- What to work on:
Output the data word for word. Begin at its first line and end at the line with "sono infatti segnate".

- Saved data entries:
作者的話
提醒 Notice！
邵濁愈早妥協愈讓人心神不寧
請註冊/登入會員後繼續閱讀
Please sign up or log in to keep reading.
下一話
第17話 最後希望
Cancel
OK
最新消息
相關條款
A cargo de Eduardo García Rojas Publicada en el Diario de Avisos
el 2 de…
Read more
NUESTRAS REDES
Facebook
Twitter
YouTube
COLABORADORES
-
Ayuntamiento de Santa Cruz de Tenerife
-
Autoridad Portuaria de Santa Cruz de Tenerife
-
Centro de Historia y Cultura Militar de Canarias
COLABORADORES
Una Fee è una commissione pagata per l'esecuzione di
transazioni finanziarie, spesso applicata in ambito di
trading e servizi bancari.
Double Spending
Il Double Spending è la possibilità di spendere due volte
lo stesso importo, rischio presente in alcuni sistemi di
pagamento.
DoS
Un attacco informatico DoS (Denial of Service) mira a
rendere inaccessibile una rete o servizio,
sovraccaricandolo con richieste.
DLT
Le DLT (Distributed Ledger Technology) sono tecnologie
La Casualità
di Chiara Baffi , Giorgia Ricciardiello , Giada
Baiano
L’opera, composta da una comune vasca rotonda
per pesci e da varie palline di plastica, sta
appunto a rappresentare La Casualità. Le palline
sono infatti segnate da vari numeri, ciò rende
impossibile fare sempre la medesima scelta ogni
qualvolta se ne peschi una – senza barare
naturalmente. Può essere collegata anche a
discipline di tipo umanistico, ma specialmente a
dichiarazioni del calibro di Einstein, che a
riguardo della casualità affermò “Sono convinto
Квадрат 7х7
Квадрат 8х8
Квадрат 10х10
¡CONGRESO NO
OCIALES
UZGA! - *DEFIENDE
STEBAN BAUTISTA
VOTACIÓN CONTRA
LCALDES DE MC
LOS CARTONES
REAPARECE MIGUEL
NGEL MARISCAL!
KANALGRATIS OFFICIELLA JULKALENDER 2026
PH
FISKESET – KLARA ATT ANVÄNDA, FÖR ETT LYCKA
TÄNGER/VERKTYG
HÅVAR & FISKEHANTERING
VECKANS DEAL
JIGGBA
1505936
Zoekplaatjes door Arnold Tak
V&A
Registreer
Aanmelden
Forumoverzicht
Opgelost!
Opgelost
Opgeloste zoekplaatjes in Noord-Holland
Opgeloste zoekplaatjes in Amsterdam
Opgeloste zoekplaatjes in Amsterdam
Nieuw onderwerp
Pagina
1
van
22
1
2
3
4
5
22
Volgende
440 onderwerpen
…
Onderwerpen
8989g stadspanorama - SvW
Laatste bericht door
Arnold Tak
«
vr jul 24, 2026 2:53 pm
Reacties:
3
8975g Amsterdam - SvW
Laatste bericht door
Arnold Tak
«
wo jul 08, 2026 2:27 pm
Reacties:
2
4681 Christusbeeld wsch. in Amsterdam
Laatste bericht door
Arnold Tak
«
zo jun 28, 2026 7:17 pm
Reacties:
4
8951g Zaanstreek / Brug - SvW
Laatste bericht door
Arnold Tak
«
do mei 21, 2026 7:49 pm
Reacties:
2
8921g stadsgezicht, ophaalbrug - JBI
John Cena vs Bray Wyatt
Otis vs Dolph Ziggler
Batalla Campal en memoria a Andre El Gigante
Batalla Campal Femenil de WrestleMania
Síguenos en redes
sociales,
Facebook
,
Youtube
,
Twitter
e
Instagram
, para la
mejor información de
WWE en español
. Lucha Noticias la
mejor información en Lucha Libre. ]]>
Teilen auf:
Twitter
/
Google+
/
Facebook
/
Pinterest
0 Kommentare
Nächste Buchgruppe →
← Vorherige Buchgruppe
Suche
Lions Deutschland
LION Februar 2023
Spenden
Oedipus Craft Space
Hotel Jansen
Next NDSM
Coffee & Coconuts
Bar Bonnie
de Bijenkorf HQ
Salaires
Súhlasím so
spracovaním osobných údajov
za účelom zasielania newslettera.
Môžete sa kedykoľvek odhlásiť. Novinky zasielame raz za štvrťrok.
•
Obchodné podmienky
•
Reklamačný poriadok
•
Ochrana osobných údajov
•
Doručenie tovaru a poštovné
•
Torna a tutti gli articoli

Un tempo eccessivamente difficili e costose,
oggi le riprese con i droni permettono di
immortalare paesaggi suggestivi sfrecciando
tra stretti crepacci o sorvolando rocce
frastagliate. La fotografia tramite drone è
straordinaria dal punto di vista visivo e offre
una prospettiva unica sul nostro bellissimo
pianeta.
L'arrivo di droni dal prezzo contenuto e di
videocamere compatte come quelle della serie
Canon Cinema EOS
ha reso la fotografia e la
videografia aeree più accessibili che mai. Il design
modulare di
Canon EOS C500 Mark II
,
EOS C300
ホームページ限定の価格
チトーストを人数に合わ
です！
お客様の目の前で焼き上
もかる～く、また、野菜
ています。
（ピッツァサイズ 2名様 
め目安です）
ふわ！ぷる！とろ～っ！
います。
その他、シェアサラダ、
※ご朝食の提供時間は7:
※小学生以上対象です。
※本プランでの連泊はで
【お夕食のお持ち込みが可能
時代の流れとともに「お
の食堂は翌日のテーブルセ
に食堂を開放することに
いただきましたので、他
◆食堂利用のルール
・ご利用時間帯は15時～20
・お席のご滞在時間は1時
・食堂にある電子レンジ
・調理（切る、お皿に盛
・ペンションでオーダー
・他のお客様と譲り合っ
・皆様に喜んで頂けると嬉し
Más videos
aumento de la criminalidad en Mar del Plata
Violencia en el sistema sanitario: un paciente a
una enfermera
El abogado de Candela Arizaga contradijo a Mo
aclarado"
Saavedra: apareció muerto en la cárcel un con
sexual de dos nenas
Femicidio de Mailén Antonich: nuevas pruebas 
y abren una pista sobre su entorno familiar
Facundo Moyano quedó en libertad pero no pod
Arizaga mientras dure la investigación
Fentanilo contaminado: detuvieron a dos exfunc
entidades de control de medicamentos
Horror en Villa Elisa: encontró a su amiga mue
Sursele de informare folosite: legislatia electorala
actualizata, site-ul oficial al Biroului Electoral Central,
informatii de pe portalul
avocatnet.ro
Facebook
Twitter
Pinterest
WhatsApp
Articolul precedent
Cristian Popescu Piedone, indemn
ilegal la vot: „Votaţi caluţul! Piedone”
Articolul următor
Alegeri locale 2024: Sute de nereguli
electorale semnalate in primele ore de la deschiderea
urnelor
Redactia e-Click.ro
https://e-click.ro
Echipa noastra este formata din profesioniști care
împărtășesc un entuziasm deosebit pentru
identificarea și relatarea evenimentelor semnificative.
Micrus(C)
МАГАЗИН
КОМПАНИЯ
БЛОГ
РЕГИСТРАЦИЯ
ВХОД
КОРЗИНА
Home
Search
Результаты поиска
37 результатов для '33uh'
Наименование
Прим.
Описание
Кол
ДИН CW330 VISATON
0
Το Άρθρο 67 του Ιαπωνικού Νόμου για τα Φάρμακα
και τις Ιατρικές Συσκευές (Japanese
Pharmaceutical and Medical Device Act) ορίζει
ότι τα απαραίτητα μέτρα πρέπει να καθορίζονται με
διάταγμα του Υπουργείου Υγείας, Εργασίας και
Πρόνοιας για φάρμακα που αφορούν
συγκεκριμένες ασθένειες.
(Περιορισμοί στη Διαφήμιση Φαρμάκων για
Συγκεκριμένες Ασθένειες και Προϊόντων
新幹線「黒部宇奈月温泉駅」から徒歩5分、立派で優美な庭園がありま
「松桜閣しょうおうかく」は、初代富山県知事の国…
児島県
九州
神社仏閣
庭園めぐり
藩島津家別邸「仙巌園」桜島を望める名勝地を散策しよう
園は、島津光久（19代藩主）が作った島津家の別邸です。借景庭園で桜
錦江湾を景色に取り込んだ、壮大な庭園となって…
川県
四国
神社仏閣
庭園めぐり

- Completed exercise:
作者的話
提醒 Notice！
邵濁愈早妥協愈讓人心神不寧
請註冊/登入會員後繼續閱讀
Please sign up or log in to keep reading.
下一話
第17話 最後希望
Cancel
OK
最新消息
相關條款
A cargo de Eduardo García Rojas Publicada en el Diario de Avisos
el 2 de…
Read more
NUESTRAS REDES
Facebook
Twitter
YouTube
COLABORADORES
-
Ayuntamiento de Santa Cruz de Tenerife
-
Autoridad Portuaria de Santa Cruz de Tenerife
-
Centro de Historia y Cultura Militar de Canarias
COLABORADORES
Una Fee è una commissione pagata per l'esecuzione di
transazioni finanziarie, spesso applicata in ambito di
trading e servizi bancari.
Double Spending
Il Double Spending è la possibilità di spendere due volte
lo stesso importo, rischio presente in alcuni sistemi di
pagamento.
DoS
Un attacco informatico DoS (Denial of Service) mira a
rendere inaccessibile una rete o servizio,
sovraccaricandolo con richieste.
DLT
Le DLT (Distributed Ledger Technology) sono tecnologie
La Casualità
di Chiara Baffi , Giorgia Ricciardiello , Giada
Baiano
L’opera, composta da una comune vasca rotonda
per pesci e da varie palline di plastica, sta
appunto a rappresentare La Casualità. Le palline
sono infatti segnate da vari numeri, ciò rende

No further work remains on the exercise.